La questione di questa bizzarra consultazione online ha due importanti aspetti, uno di metodo e uno di merito. Per cominciare, la decisione autocratica di far votare gli iscritti in poche ore e senza preavviso dimostra come, al di là delle chiacchiere sulla democrazia diretta, il duo Grillo-Casaleggio consideri il Movimento 5 Stelle come cosa propria. Questo, d’altra parte, è il metodo seguito sin qui: le «parlamentarie» con poche decine di migliaia di votanti, gli addetti alla comunicazione imposti agli eletti, il divieto di andare ai talk show e così di seguito. Detto in poche parole, i parlamentari sono liberi di pensare quello che vogliono, purché seguano le indicazioni dei leader e facciano quello che ordina la maggioranza degli iscritti convocati all’ultimo momento. Rispetto ai referendum di Grillo, le primarie del Pd sono state un capolavoro di democrazia diretta…

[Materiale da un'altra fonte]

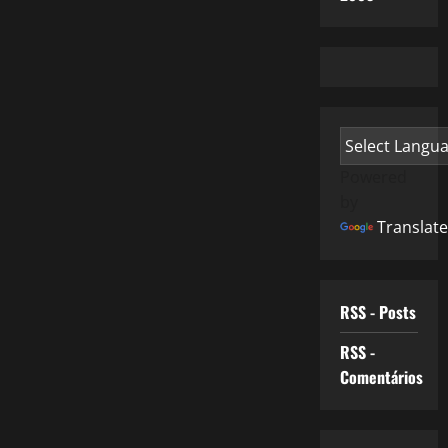
Powered
by
Translate
RSS - Posts
RSS -
Comentários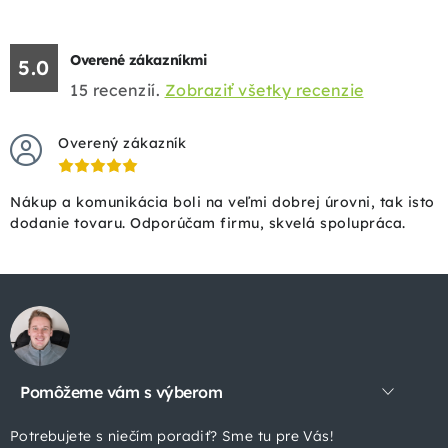
Overené zákazníkmi
5.0
15
recenzií.
Zobraziť všetky recenzie
Overený zákazník
Nákup a komunikácia boli na veľmi dobrej úrovni, tak isto
dodanie tovaru. Odporúčam firmu, skvelá spolupráca.
Z
á
p
Pomôžeme vám s výberom
ä
t
Potrebujete s niečím poradiť? Sme tu pre Vás!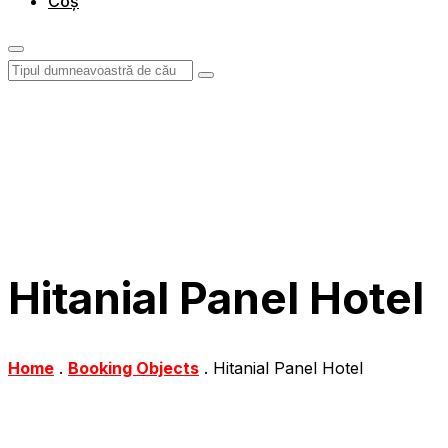
Coș
Hitanial Panel Hotel
Home
.
Booking Objects
.
Hitanial Panel Hotel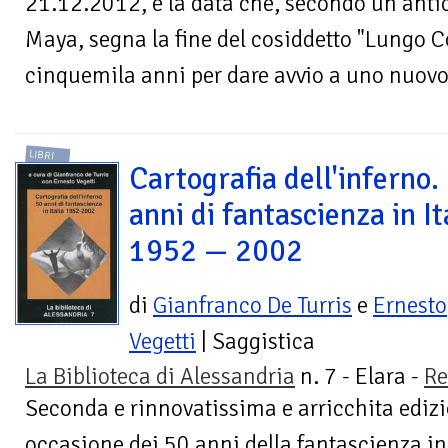
21.12.2012, è la data che, secondo un ant
Maya, segna la fine del cosiddetto "Lungo C
cinquemila anni per dare avvio a uno nuovo.
LIBRI
Cartografia dell'inferno.
anni di fantascienza in It
1952 — 2002
di
Gianfranco De Turris
e
Ernesto
Vegetti
| Saggistica
La Biblioteca di Alessandria
n. 7 - Elara -
Re
Seconda e rinnovatissima e arricchita edizi
occasione dei 50 anni della fantascienza in 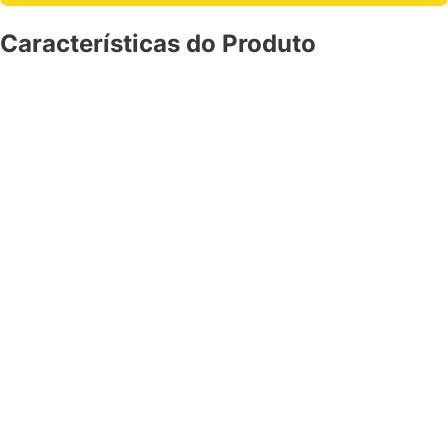
Características do Produto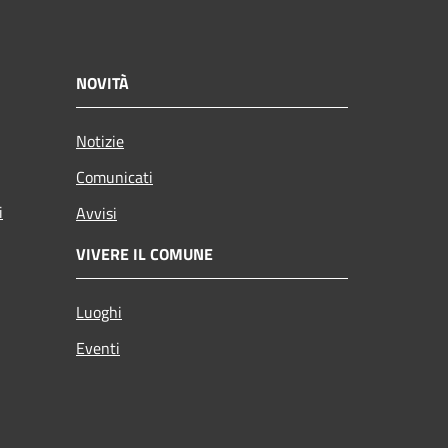
NOVITÀ
Notizie
Comunicati
i
Avvisi
VIVERE IL COMUNE
Luoghi
Eventi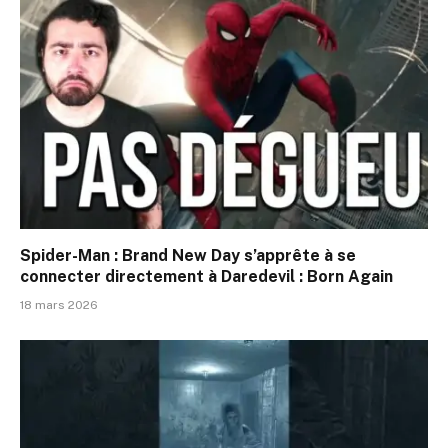
Spider-Man : Brand New Day s’apprête à se
connecter directement à Daredevil : Born Again
18 mars 2026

E se l’esito del “referendum” fosse stato opposto? Nel video Gaia, prodotto da Casaleggio e Associati qualche anno fa, si prevede, tra il serio e il faceto, che tra una trentina d’anni saranno indetti referendum su scala globale su temi come la pena di morte. Vengono i brividi a pensare come potrebbe andare. Soprattutto perché, nella visione di Casaleggio e Grillo, i referendum non hanno bisogno di quorum. Insomma, chi partecipa ha il diritto di decidere per tutti. È lo stesso spirito del referendum di ieri. Questa sarebbe la democrazia che ci aspetta? Che succederà quando Grillo chiamerà a votare poche migliaia di iscritti su un tema sensibile come l’amnistia?
Quanto al merito, l’imporre di punto in bianco una consultazione di questo tipo rivela quanto sia conservatore, al limite della xenofobia, l’atteggiamento del duo Grillo-Casaleggio in materia d’immigrazione (d’altra parte, per capirlo, bastava dare un’occhiata al loro libro Il grillo canta al tramonto). Per Grillo, i “sacri confini della patria” non devono essere violati, i “veri immigrati siamo noi” e così via. Un campionario di luoghi comuni reazionari, del tutto simile agli slogan della Lega e del resto della destra. Ora, Grillo ha capito bene che la maggioranza dei suoi parlamentari e degli attivisti era favorevole ad abrogare il reato. E quindi, con 24.000 voti su 100.000 iscritti (teorici), potrà lavarsi le mani dell’intera faccenda, perché il “popolo” ha deciso. Come ha detto Berlusconi, un movimento in maggioranza di sinistra è governato da un leader di destra…
L’aspetto veramente tragico di questa vicenda è che il reato di clandestinità, insieme a tutta la Bossi-Fini (e non dimentichiamo la Turco-Napolitano) non è solo una norma malvagia, perché impedisce ai pescherecci di soccorrere i barconi (altrimenti rischiano di essere incriminati per favoreggiamento), ma è anche stupida: il risultato è l’ingorgo delle procure con migliaia di procedimenti che portano a una multa che nessun migrante è in grado di pagare.
Era necessario un referendum perché i gruppi parlamentari del M5S votassero contro una legge simile?